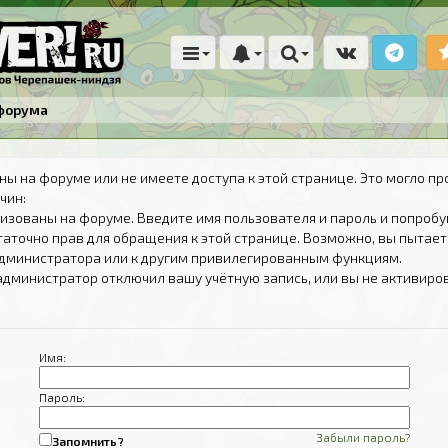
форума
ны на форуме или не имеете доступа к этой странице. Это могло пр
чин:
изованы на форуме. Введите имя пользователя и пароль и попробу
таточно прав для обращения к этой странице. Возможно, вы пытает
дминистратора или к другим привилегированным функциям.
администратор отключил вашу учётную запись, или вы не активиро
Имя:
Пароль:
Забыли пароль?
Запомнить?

* * * * *

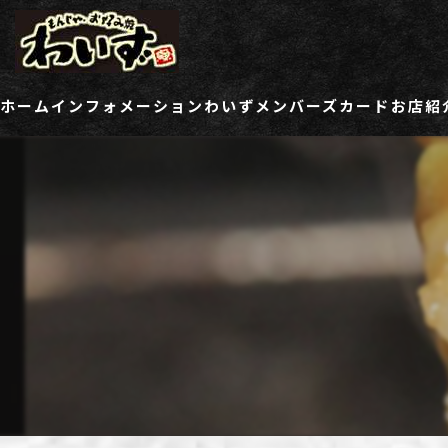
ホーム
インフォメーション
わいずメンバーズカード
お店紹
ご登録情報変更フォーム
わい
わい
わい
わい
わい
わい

* * * * *

#### Required work
Go through the listing and copy each line that includes the string "этой".

#### Exercise answer
ны на форуме или не имеете доступа к этой странице. Это могло пр
таточно прав для обращения к этой странице. Возможно, вы пытает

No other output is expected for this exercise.